[[ Data supplied, beginning ]]
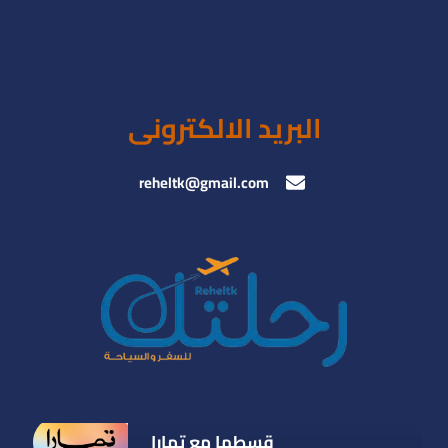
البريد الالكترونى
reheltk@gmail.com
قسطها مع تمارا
[[ Data supplied, end ]]
[[ Data supplied, beginning ]]
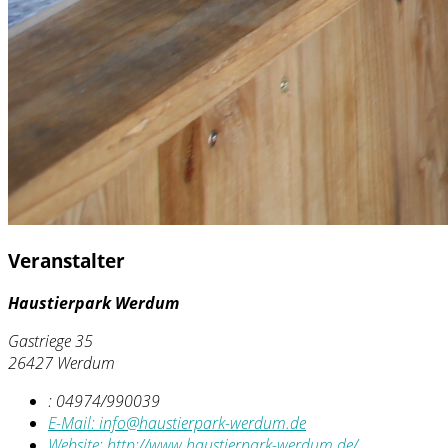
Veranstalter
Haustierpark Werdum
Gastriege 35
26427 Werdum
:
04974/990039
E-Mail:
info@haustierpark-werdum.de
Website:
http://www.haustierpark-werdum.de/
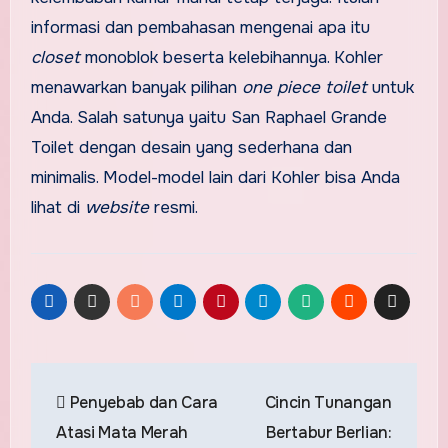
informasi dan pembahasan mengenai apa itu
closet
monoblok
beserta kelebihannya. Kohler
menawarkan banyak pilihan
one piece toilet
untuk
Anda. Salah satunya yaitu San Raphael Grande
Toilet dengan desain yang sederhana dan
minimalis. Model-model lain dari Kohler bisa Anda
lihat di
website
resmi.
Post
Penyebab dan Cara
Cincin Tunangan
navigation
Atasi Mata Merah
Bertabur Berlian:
[[ Data supplied, end ]]
# What you are asked to do
Return all lines of the material that have "Kohler" in them.

# Result of this task
beserta kelebihannya. Kohler
minimalis. Model-model lain dari Kohler bisa Anda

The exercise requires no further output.